Your college roommate, you may say.
But his taste does not run to mashed potatoes. The last novel he recommended to me was by David Mitchell. And I bet he was the only athletic director in America with a collection of first edition Nabokovs in his office.
True, it was a Div III university, but still…
In other news, a friend in Manhattan has offered to copyedit Cheesesteak before its second edition for a less-than-nominal fee. She has professional credits in this field and, as befits a credited copyeditor, is a tad obsessive, as witnessed by its taking about 40 e-mails and two days to get past p. 1.
But now we are cooking, and have reached 12.
Finally, O, the artist who had been impressed enough by my promotional activities in the café to ask me for tips, invited me to the opening of his show. He gave the address and date.
“What time?” I said.
“9:30,” he said.
“Can’t make it. Too late”
“Don’t you go out at night?”
“We go to Bob Dylan concerts.”
He nodded.
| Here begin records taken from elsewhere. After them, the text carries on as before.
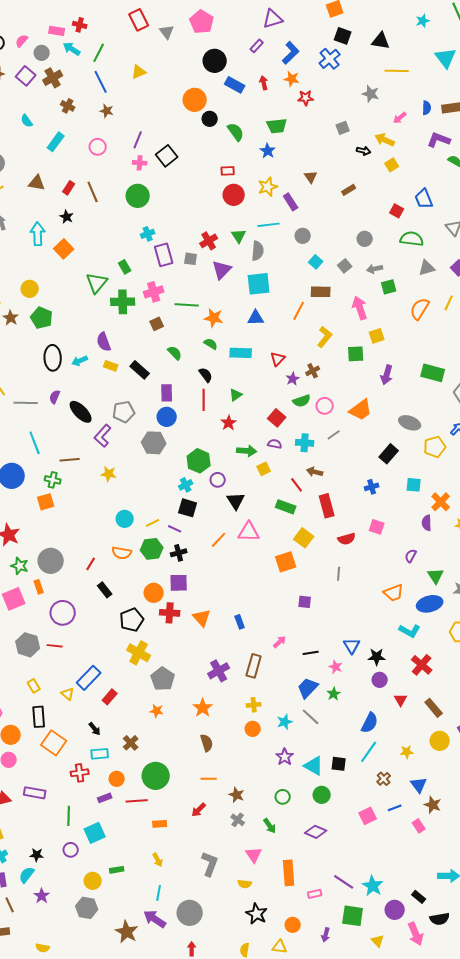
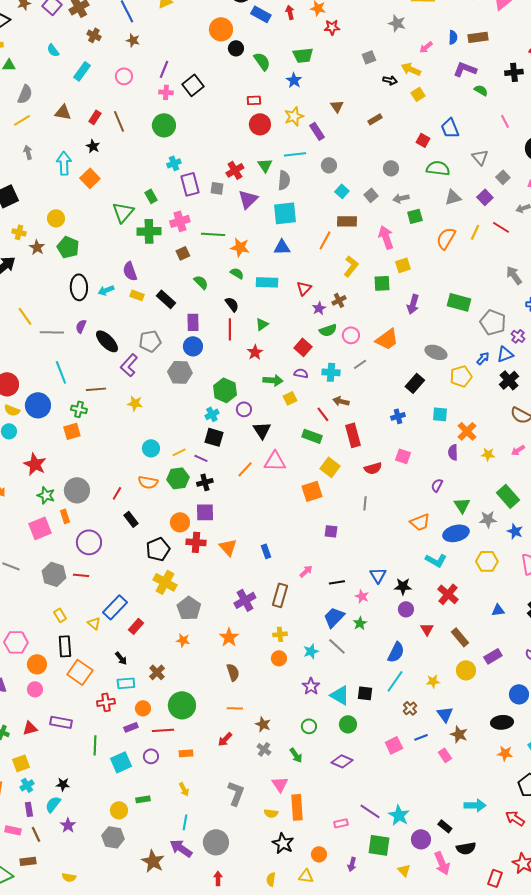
purple circle: (71, 850) -> (151, 756), moved
orange rectangle: (289, 873) -> (297, 807), moved

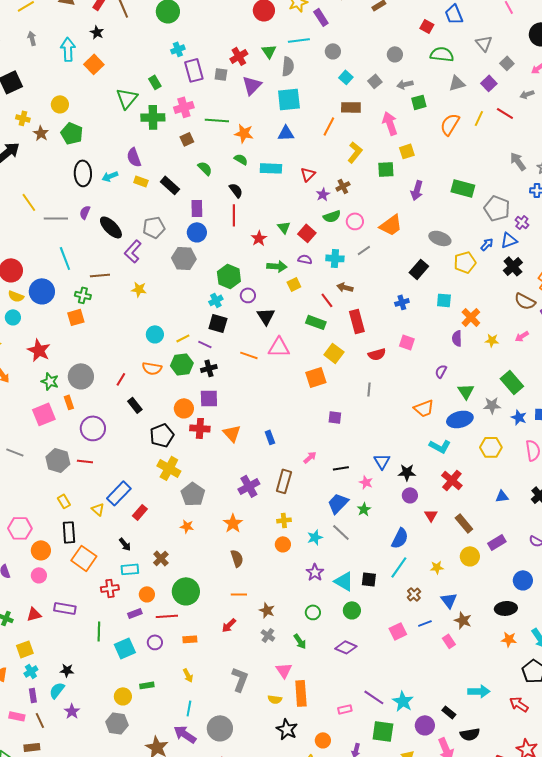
green triangle: (262, 324) -> (284, 227), moved, turned -32
orange line: (245, 469) -> (249, 355), turned 66

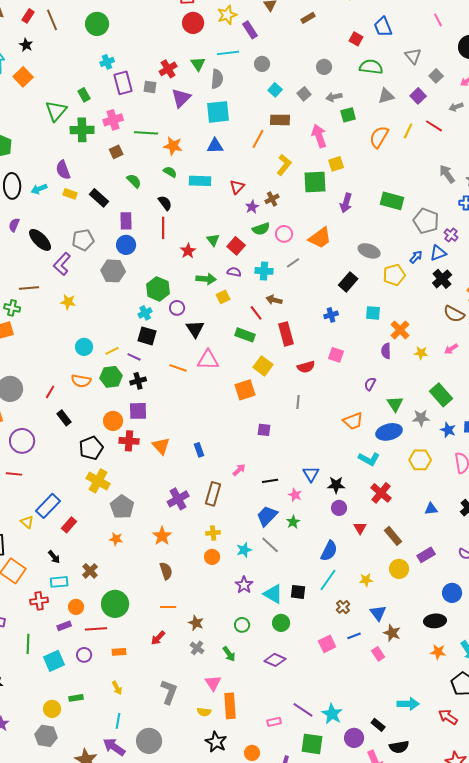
green square: (386, 169) -> (315, 182), size x1.4

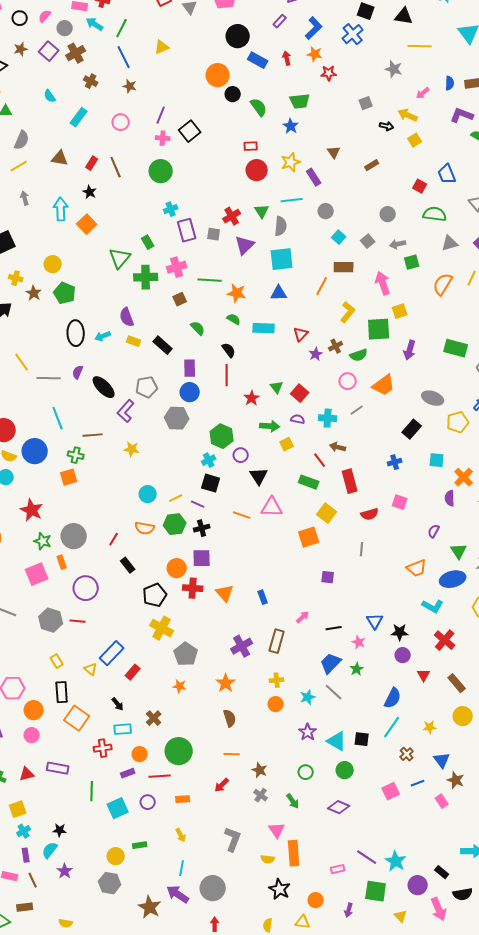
green semicircle: (261, 229) -> (359, 355), moved

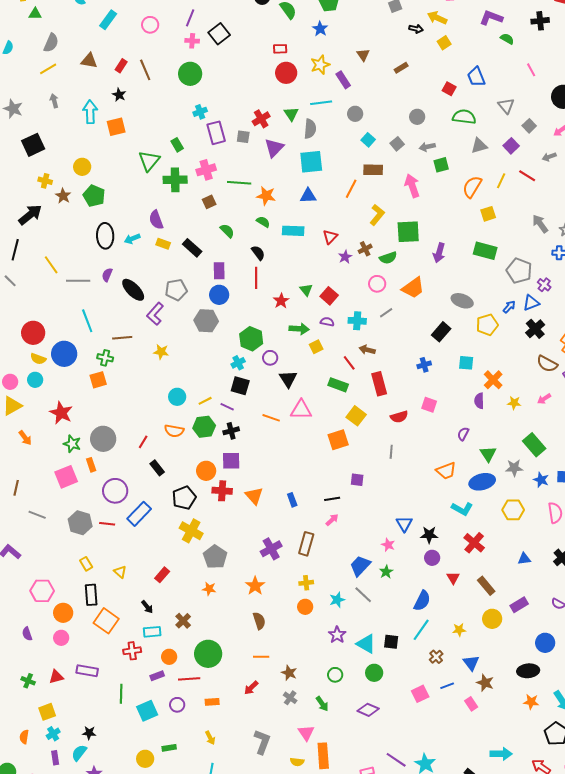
orange square: (87, 224) -> (116, 127), turned 30
yellow square: (400, 311) -> (488, 214), moved
black line: (334, 628) -> (332, 499), moved
blue rectangle: (112, 653) -> (139, 514), moved

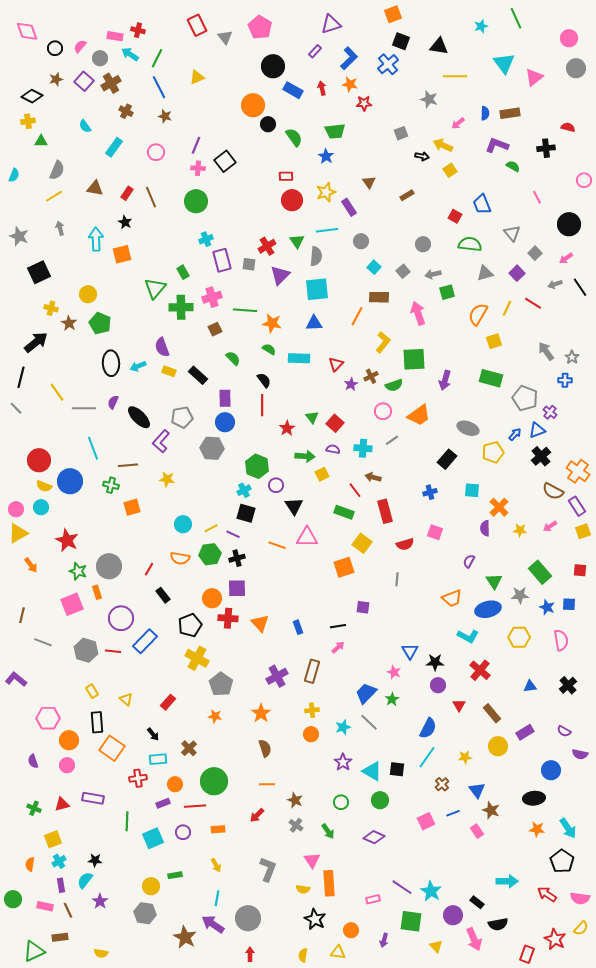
orange square: (98, 380) -> (132, 507), moved

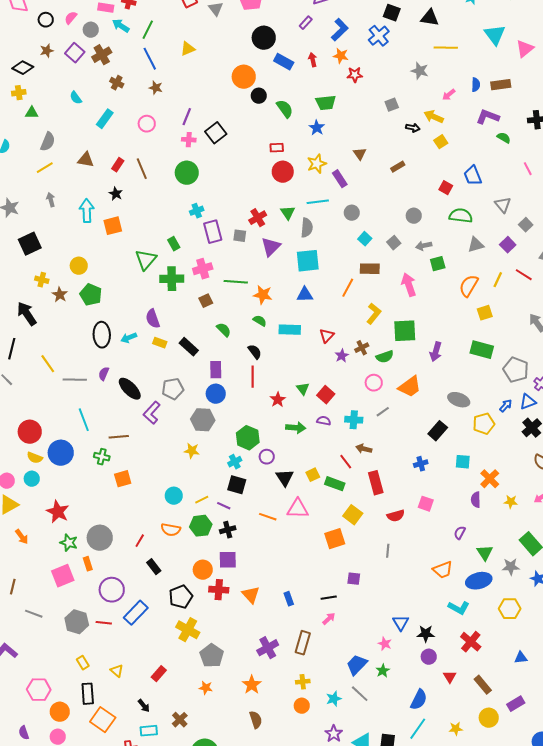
black arrow: (36, 342) -> (27, 314), turned -85
yellow square: (322, 474) -> (313, 475), moved
yellow star: (167, 479) -> (192, 451), moved

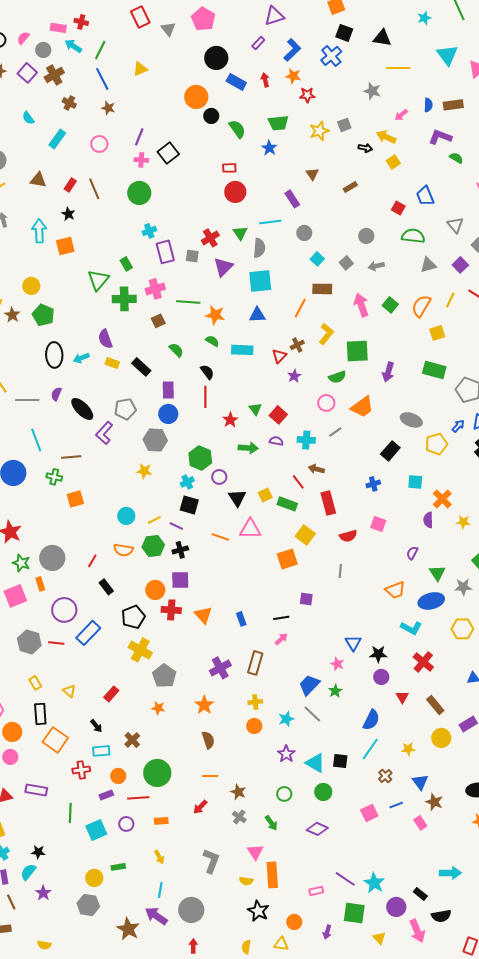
yellow star: (317, 164) -> (319, 131), moved
green square: (438, 264) -> (390, 305), moved, turned -35
brown cross: (362, 348) -> (297, 345), moved

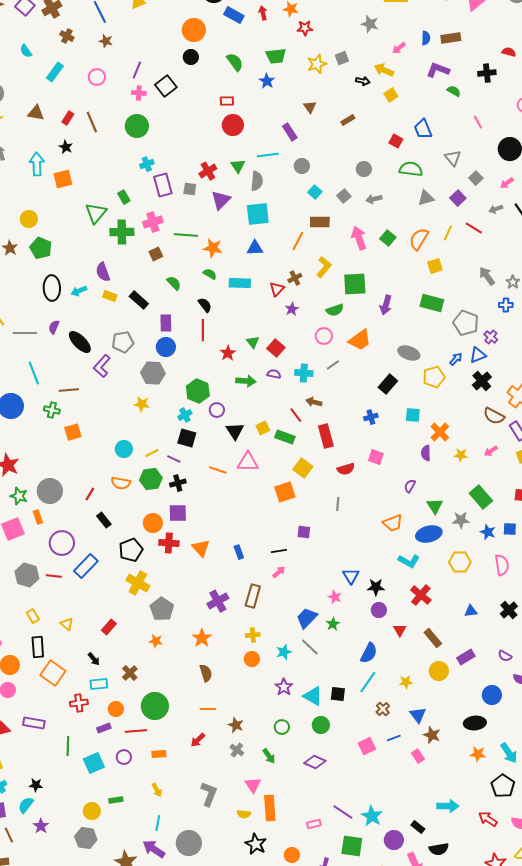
black circle: (211, 116) -> (191, 57), moved

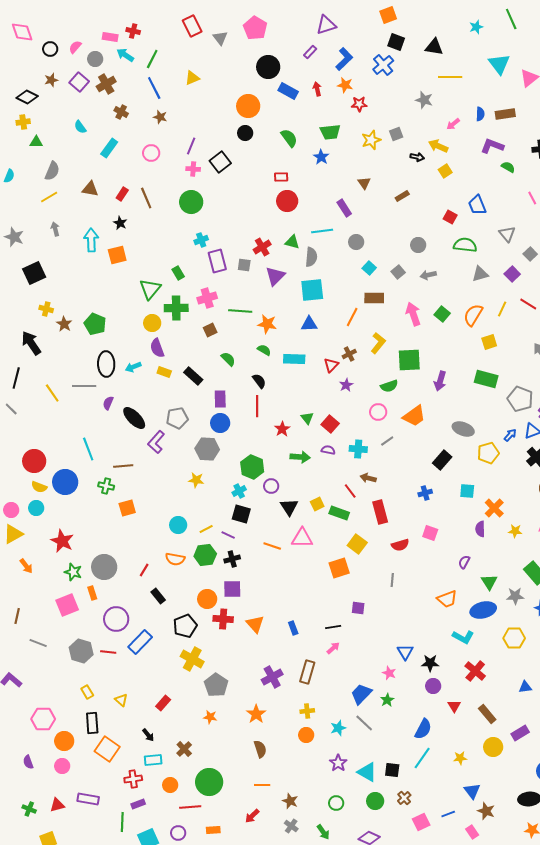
green triangle: (238, 166) -> (292, 242), turned -42
yellow circle: (29, 219) -> (152, 323), moved
gray line: (25, 333) -> (84, 386), moved
brown cross: (383, 709) -> (404, 798), moved
purple rectangle: (104, 728) -> (138, 804), moved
He could see that.
“Sometimes we go to house concerts at a friend’s, but we leave by 9:00, after the first set.”
“What time do you go to bed?”
“8:00. Get up at 5:00.”
“Even if I offer inducements. There will be cookies.”
I imagined how that would play with Adele. My expression must not have been encouraging.
“I guess it won’t work. But can you be there in spirit?”
“I can be there in spirit. Sure.”
“That is the important thing.”
I had the date. I had the address. If I woke up around 9:30 to urinate, which was not out of the question, I would give my spirit directions.